+++ Data supplied

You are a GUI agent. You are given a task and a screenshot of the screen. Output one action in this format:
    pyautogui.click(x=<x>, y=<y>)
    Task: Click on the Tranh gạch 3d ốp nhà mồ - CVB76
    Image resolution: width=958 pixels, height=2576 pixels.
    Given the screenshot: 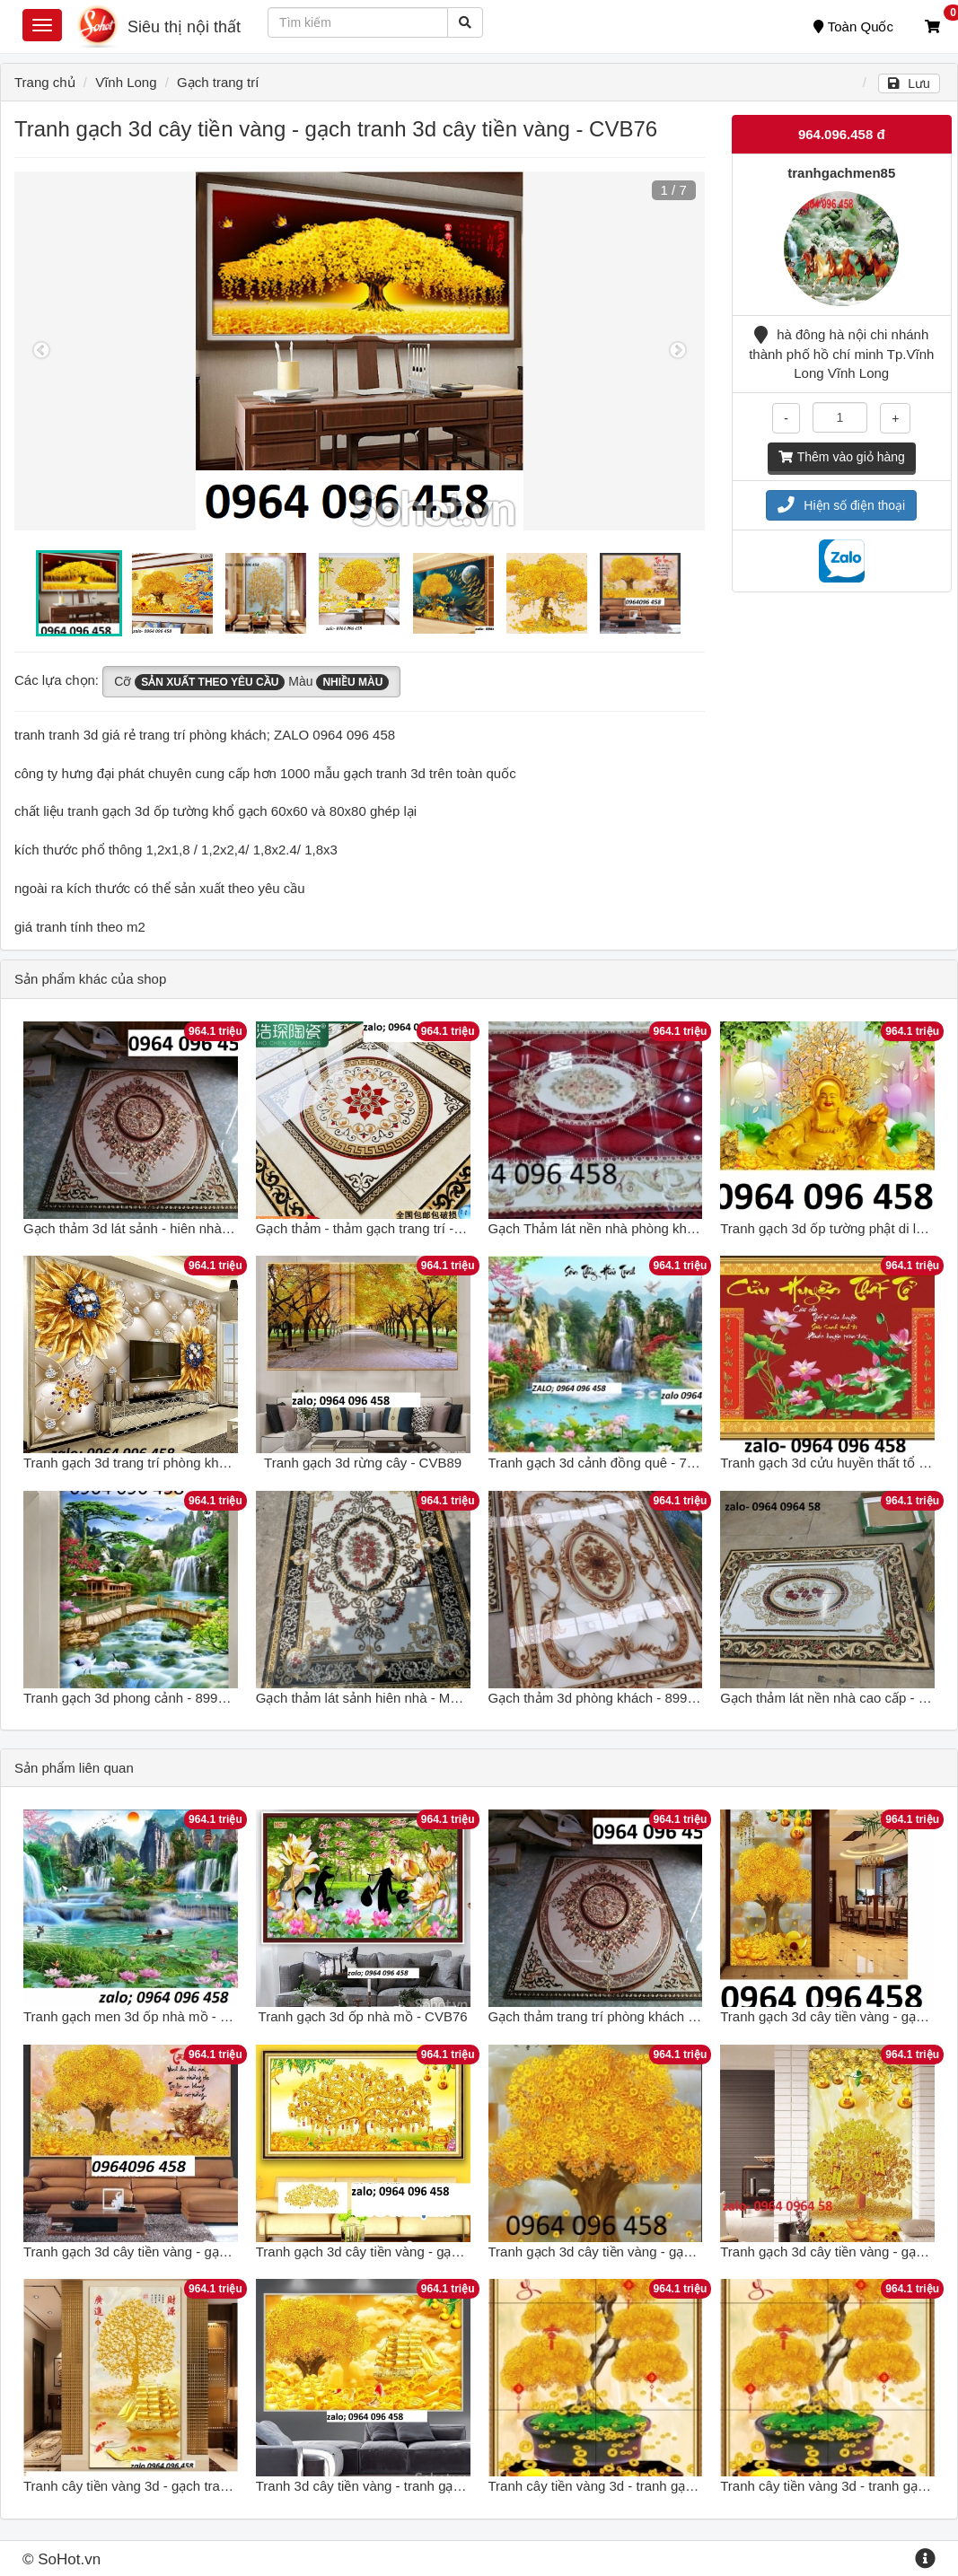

++++++

**Brief**
The reply must match the records exactly, apart from the pictures, which are left out.

**Result**
You are a GUI agent. You are given a task and a screenshot of the screen. Output one action in this format:
    pyautogui.click(x=<x>, y=<y>)
    Task: Click on the Tranh gạch 3d ốp nhà mồ - CVB76
    Image resolution: width=958 pixels, height=2576 pixels.
    Given the screenshot: 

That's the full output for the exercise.